Using Outbred HS Rats to Study the Genetic Basis of Almost Everything You Can Think Of
DATE & TIME: August 22, 2022, 2:00 PM - 3:00 PM CDT
LOCATION: Zoom Meeting

Speaker: Dr. Abraham Palmer, University of California San Diego
Abstract: Whereas there are well established methods for translating findings about single genes from humans to non-humans, there is an urgent need for methods to translate the polygenic signals obtained from GWAS across species. This is difficult because GWAS produces information about SNPs rather than genes, however SNPs are inherently species specific. My lab is helping to develop two complementary methods to address this problem. Both methods depend on translation of GWAS signals from SNPs to genes. In one method, this is done by choosing the gene that is nearest to an implicated SNP. The list of orthologous genes from two or more species are then projected into a previously defined gene network and a random walk is used to defuse the signal to neighboring genes. The overlap between the network defined by each species is then assessed for significance relative to permuted gene sets. In the second method, SNPs are used to predict gene expression and these predictions are used to estimate the effect of each gene’s expression on phenotype, creating what we term a polygenetic transcriptomic risk score (PTRS).

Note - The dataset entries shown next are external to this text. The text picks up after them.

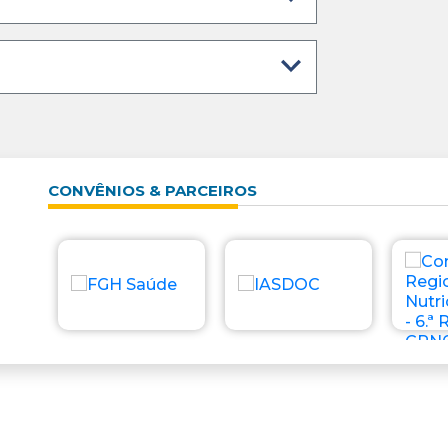
CONVÊNIOS & PARCEIROS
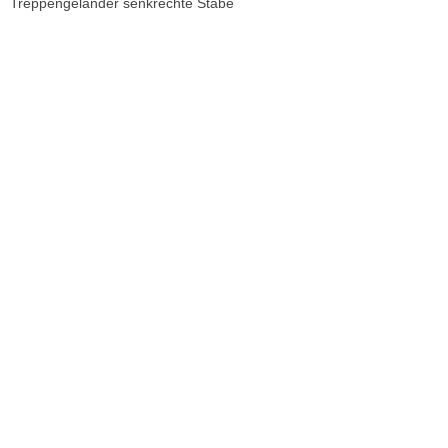
Treppengeländer senkrechte Stäbe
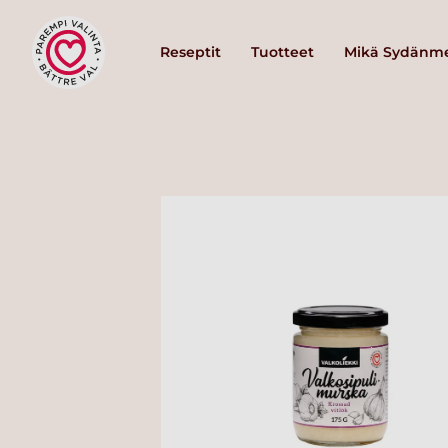
Reseptit
Tuotteet
Mikä Sydänme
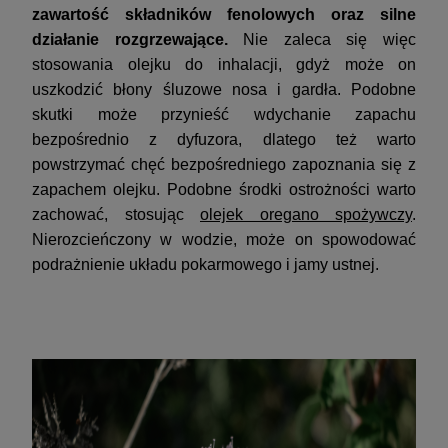
zawartość składników fenolowych oraz silne
działanie rozgrzewające.
Nie zaleca się więc
stosowania olejku do inhalacji, gdyż może on
uszkodzić błony śluzowe nosa i gardła. Podobne
skutki może przynieść wdychanie zapachu
bezpośrednio z dyfuzora, dlatego też warto
powstrzymać chęć bezpośredniego zapoznania się z
zapachem olejku. Podobne środki ostrożności warto
zachować, stosując
olejek oregano spożywczy
.
Nierozcieńczony w wodzie, może on spowodować
podrażnienie układu pokarmowego i jamy ustnej.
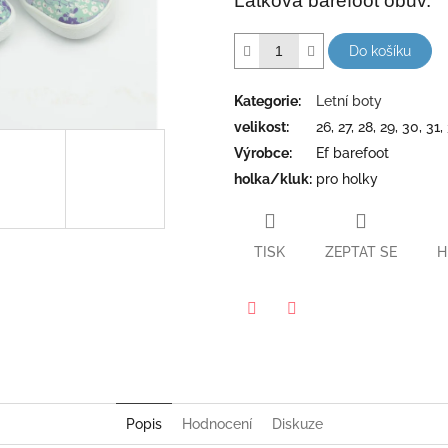
Látková barefoot obuv.
hvězdiček.
Do košíku
Kategorie
:
Letní boty
velikost
:
26, 27, 28, 29, 30, 31,
Výrobce
:
Ef barefoot
holka/kluk
:
pro holky
TISK
ZEPTAT SE
H
Twitter
Facebook
Popis
Hodnocení
Diskuze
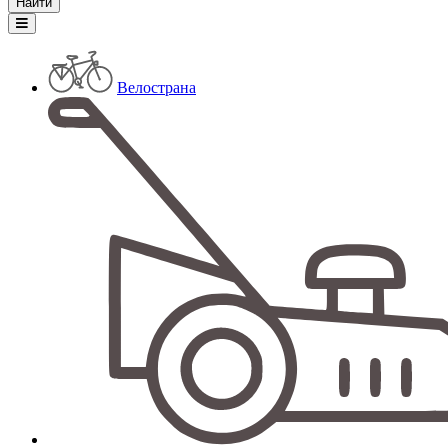
Велострана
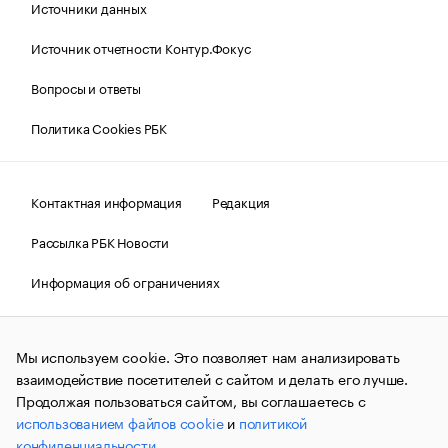
Источники данных
Источник отчетности Контур.Фокус
Вопросы и ответы
Политика Cookies РБК
Контактная информация
Редакция
Рассылка РБК Новости
Информация об ограничениях
Правовая информация
О соблюдении авторских прав
Мы используем cookie. Это позволяет нам анализировать
© АО «РОСБИЗНЕСКОНСАЛТИНГ»,
1995–2026.
Сообщения
и материалы информационного агентства «РБК»
взаимодействие посетителей с сайтом и делать его лучше.
(зарегистрировано Федеральной службой по надзору в сфере
Продолжая пользоваться сайтом, вы соглашаетесь с
связи, информационных технологий и массовых
использованием файлов cookie
и
политикой
коммуникаций (Роскомнадзор) 09.12.2015 за номером ИА
№ФС77-63848) сопровождаются пометкой «РБК». Отдельные
конфиденциальности
.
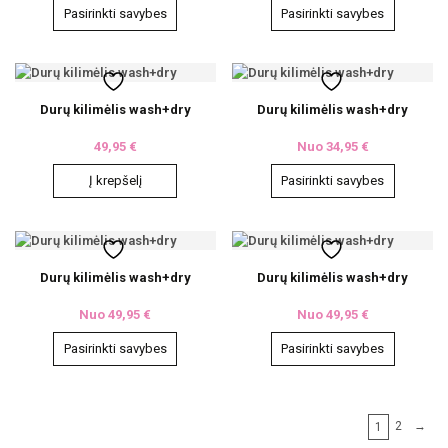
Pasirinkti savybes
Pasirinkti savybes
This
This
product
product
has
has
multiple
multiple
variants.
variants.
The
The
Durų kilimėlis wash+dry
Durų kilimėlis wash+dry
options
options
may
may
be
be
49,95
€
Nuo
34,95
€
chosen
chosen
on
on
the
the
Į krepšelį
Pasirinkti savybes
product
product
This
page
page
product
has
multiple
variants.
The
Durų kilimėlis wash+dry
Durų kilimėlis wash+dry
options
may
be
Nuo
49,95
€
Nuo
49,95
€
chosen
on
the
Pasirinkti savybes
Pasirinkti savybes
product
This
This
page
product
product
has
has
multiple
multiple
variants.
variants.
2
→
1
The
The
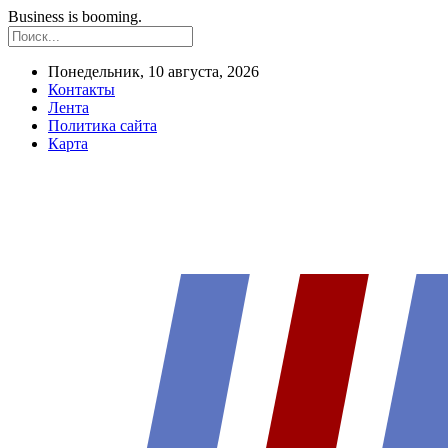
Business is booming.
Понедельник, 10 августа, 2026
Контакты
Лента
Политика сайта
Карта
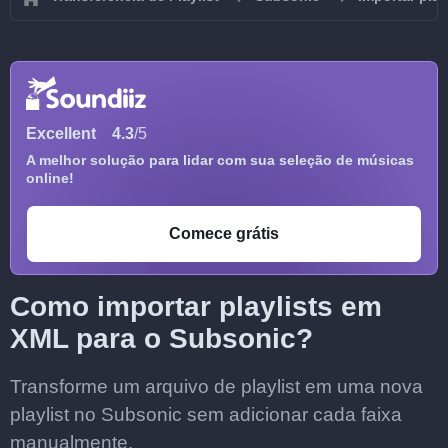
Excellent
4.3
/5
A melhor solução para lidar com sua seleção de músicas
online!
Comece grátis
Como importar playlists em
XML para o Subsonic?
Transforme um arquivo de playlist em uma nova
playlist no Subsonic sem adicionar cada faixa
manualmente.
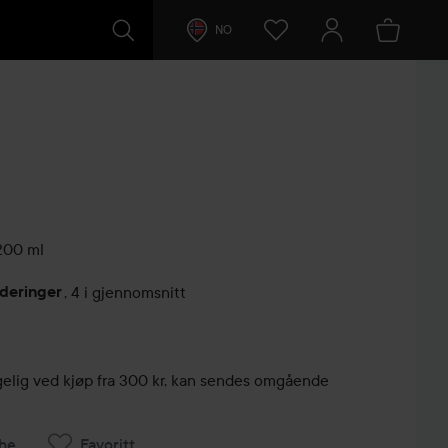
NO
00 ml
deringer
,
4 i gjennomsnitt
lser
engelig ved kjøp fra 300 kr, kan sendes omgående
he
Favoritt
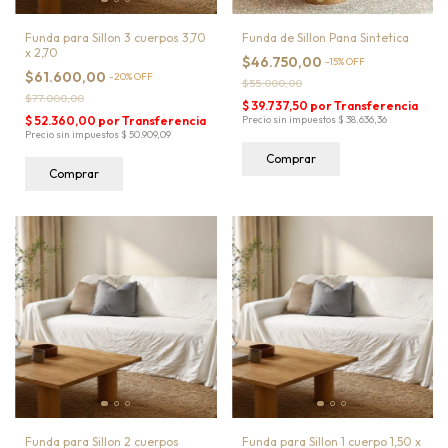
Funda para Sillon 3 cuerpos 3,70
Funda de Sillon Pana Sintetica
x 2,70
$46.750,00
-
15
%
OFF
$61.600,00
-
20
%
OFF
$55.000,00
$77.000,00
Comprar
Comprar
Funda para Sillon 2 cuerpos
Funda para Sillon 1 cuerpo 1,50 x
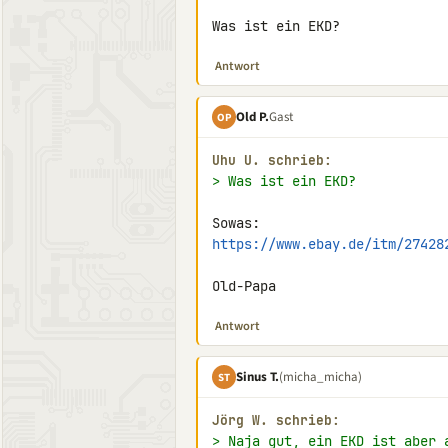
Was ist ein EKD?
Antwort
Old P.
Gast
OP
Uhu U. schrieb:
> Was ist ein EKD?
https://www.ebay.de/itm/27428
Old-Papa
Antwort
Sinus T.
(micha_micha)
ST
Jörg W. schrieb:
> Naja gut, ein EKD ist aber 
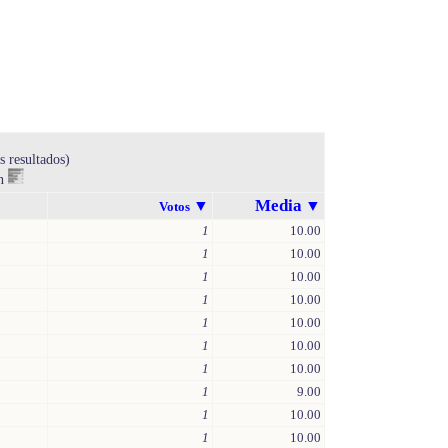
s resultados)
en
Media
▼
▼
Votos
1
10.00
1
10.00
1
10.00
1
10.00
1
10.00
1
10.00
1
10.00
1
9.00
1
10.00
1
10.00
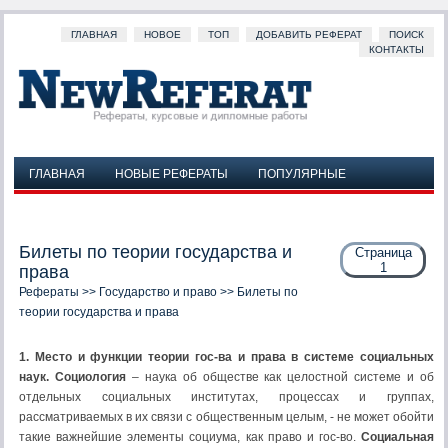
ГЛАВНАЯ
НОВОЕ
ТОП
ДОБАВИТЬ РЕФЕРАТ
ПОИСК
КОНТАКТЫ
ГЛАВНАЯ
НОВЫЕ РЕФЕРАТЫ
ПОПУЛЯРНЫЕ
ДОБАВИТЬ РЕФЕРАТ
ПОИСК
КОНТАКТЫ
Билеты по теории государства и
Страница
1
права
Рефераты
>>
Государство и право
>> Билеты по
теории государства и права
1. Место и функции теории гос-ва и права в системе социальных
наук. Социология
– наука об обществе как целостной системе и об
отдельных социальных институтах, процессах и группах,
рассматриваемых в их связи с общественным целым, - не может обойти
такие важнейшие элементы социума, как право и гос-во.
Социальная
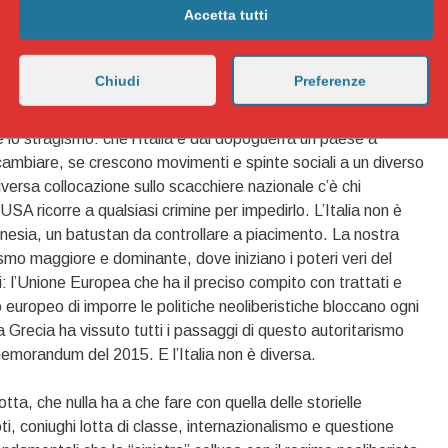
Accetta tutti
atti con i protagonisti dello stragismo: piduisti come Gelli che
 i fascisti sostenuti e coperti dai servizi segreti, l’esplosivo.
terrestri alleate per il Sud Europa (FTASE) della NATO di
Chiudi
Preferenze
ato con i suoi servizi di intelligence e i suoi mandanti supremi
 e il PD di oggi hanno coperto la realtà che ha così tanto
e lo stragismo: che l’Italia è dal dopoguerra un paese a
 cambiare, se crescono movimenti e spinte sociali a un diverso
ersa collocazione sullo scacchiere nazionale c’è chi
USA ricorre a qualsiasi crimine per impedirlo. L’Italia non è
ndonesia, un batustan da controllare a piacimento. La nostra
lismo maggiore e dominante, dove iniziano i poteri veri del
ti: l’Unione Europea che ha il preciso compito con trattati e
o europeo di imporre le politiche neoliberistiche bloccano ogni
 Grecia ha vissuto tutti i passaggi di questo autoritarismo
 memorandum del 2015. E l’Italia non è diversa.
tta, che nulla ha a che fare con quella delle storielle
i, coniughi lotta di classe, internazionalismo e questione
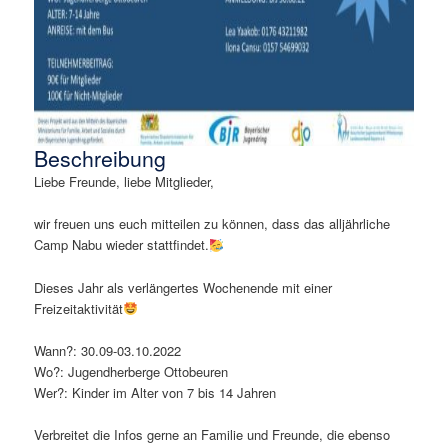
Beschreibung
Liebe Freunde, liebe Mitglieder,
wir freuen uns euch mitteilen zu können, dass das alljährliche
Camp Nabu wieder stattfindet.
Dieses Jahr als verlängertes Wochenende mit einer
Freizeitaktivität
Wann?: 30.09-03.10.2022
Wo?: Jugendherberge Ottobeuren
Wer?: Kinder im Alter von 7 bis 14 Jahren
Verbreitet die Infos gerne an Familie und Freunde, die ebenso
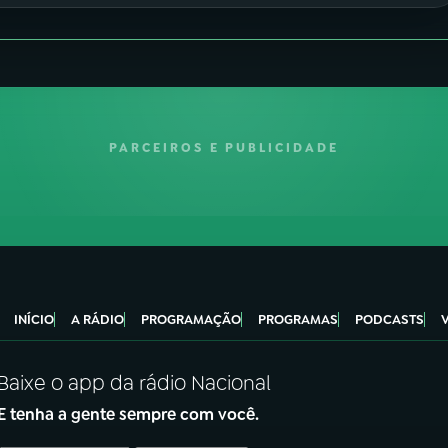
PARCEIROS E PUBLICIDADE
INÍCIO
A RÁDIO
PROGRAMAÇÃO
PROGRAMAS
PODCASTS
Baixe o app da rádio Nacional
E tenha a gente sempre com você.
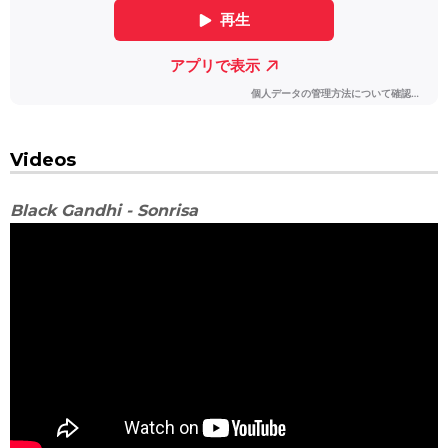
Videos
Black Gandhi - Sonrisa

A PTRS can then be used in conjunction with orthologous genes such that a PTRS defined in one species can be used to estimate an analogous trait in individuals from another species. In preliminary work we found that both methods identify highly statistically significant overlap in the signals associated with both BMI and body length. We are extending these methods to behavioral traits, including those relevant for substance use disorders.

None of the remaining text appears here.